Shark Tank Alum Project Pollo Plots 'Too Good to Be True' Growth Plan

    On the cusp of franchising, the fast casual expects 100 stores by 2025. 

    Lucas Bradbury headshot
    Project Pollo
    Project Pollo CEO Lucas Bradbury says the chain is building the requisite infrastructure to support its blistering growth pace.

    In March 2021, Project Pollo founder and CEO Lucas Bradbury was presented an opportunity he couldn’t have imagined.

    It started with an email from billionaire and serial investor Mark Cuban, who suggested the quick-service leader come on ABC’s Shark Tank to pitch his growing plant-based restaurant. For Bradbury, who claims to have watched every episode and be the biggest fan out there, saying “yes” was a no-brainer.

    Project Pollo received a follow-up call in late summer, and its appearance was scheduled for September 18, the one-year anniversary of when the fast casual first opened. The season finale episode aired May 20, with comedian Kevin Hart as the guest shark.

    “We were in a good place as a company,” Bradbury says. “We were still opening like a location every 34 days. We were financially in a good spot. We weren't really needing any additional capital at that time, but we for sure wanted to go on and tell a story to an audience, and we wanted to get some feedback from some pretty relevant investors.”

    Texas-based Project Pollo offers meatless chicken sandwiches made from TiNDLE and burgers from Beyond Meat. The menu features a “pay what you can” section, following through on Bradbury’s pledge to feed the community regardless of income or situation.

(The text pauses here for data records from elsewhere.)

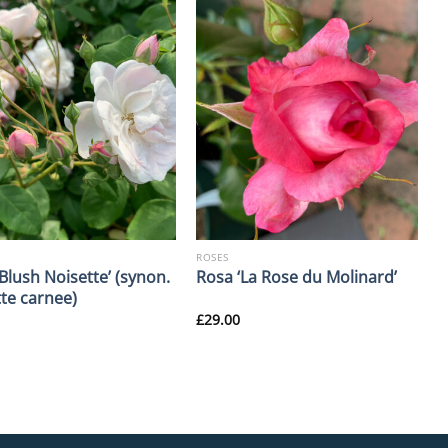
ROSES
Blush Noisette’ (synon.
Rosa ‘La Rose du Molinard’
tte carnee)
£
29.00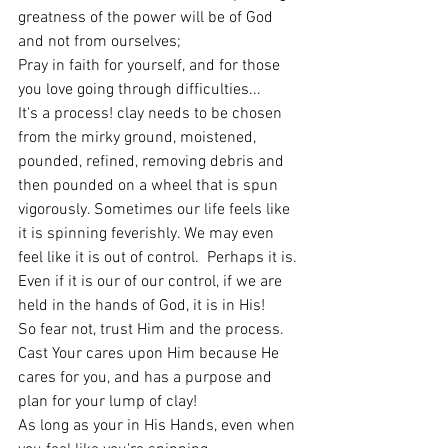
greatness of the power will be of God 
and not from ourselves;
Pray in faith for yourself, and for those 
you love going through difficulties...
It's a process! clay needs to be chosen 
from the mirky ground, moistened, 
pounded, refined, removing debris and 
then pounded on a wheel that is spun 
vigorously. Sometimes our life feels like 
it is spinning feverishly. We may even 
feel like it is out of control.  Perhaps it is. 
Even if it is our of our control, if we are 
held in the hands of God, it is in His!
So fear not, trust Him and the process.  
Cast Your cares upon Him because He 
cares for you, and has a purpose and 
plan for your lump of clay!
As long as your in His Hands, even when 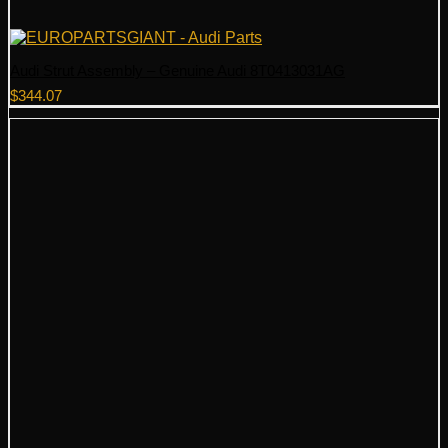
Audi Strut Assembly – Genuine Audi 8T0413031AG
$
344.07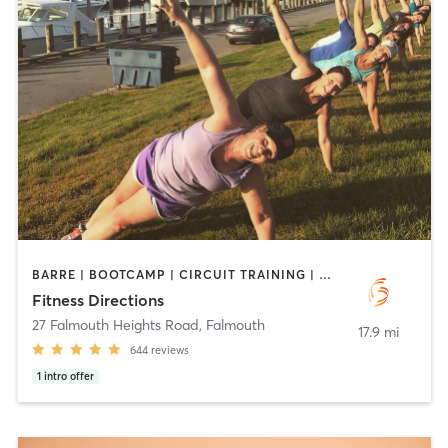
BARRE | BOOTCAMP | CIRCUIT TRAINING | CYCLING | INTERVAL TRAINING | OUTDOOR | PERSONAL TRAINING | PILATES | STRENGTH TRAINING | WEIGHT TRAINING
Fitness Directions
27 Falmouth Heights Road
,
Falmouth
17.9 mi
644
reviews
1
intro offer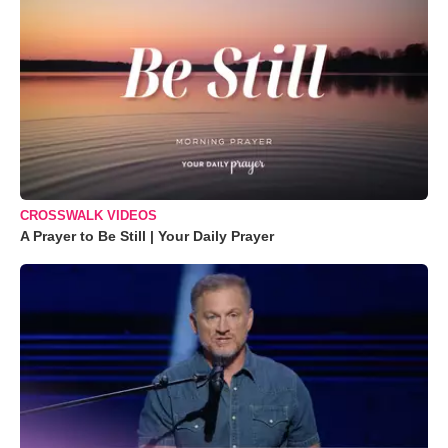
CROSSWALK VIDEOS
A Prayer to Be Still | Your Daily Prayer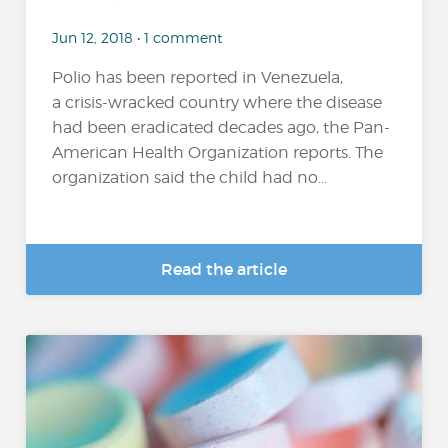
Jun 12, 2018 • 1 comment
Polio has been reported in Venezuela,
a crisis-wracked country where the disease
had been eradicated decades ago, the Pan-
American Health Organization reports. The
organization said the child had no...
Read the article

    READ MOREProject Pollo Pioneers a New Model in the Plant-Based Segment

    For Shark Tank, the company set its valuation at $50 million, and asked for a $2.5 million investment for 5 percent equity.

    The good news for Bradbury is that all of the judges—Cuban, Lori Greiner, Kevin O’Leary, Barbara Corcoran, and Hart—loved the meatless product. O’Leary even claimed it was the best fake chicken sandwich he’s ever had. However, the sharks took issue with the chain’s valuation, which was one of the biggest in the show’s history, according to Bradbury. They also felt the chain was growing too fast. At the time, the brand had opened eight restaurants in roughly a year.

    Because of those sticking points, Project Pollo did not strike a deal with the sharks. Bradbury says some judges told him if the valuation was lower, the proposition would’ve been more intriguing to them, but the CEO refused to sell his brand short.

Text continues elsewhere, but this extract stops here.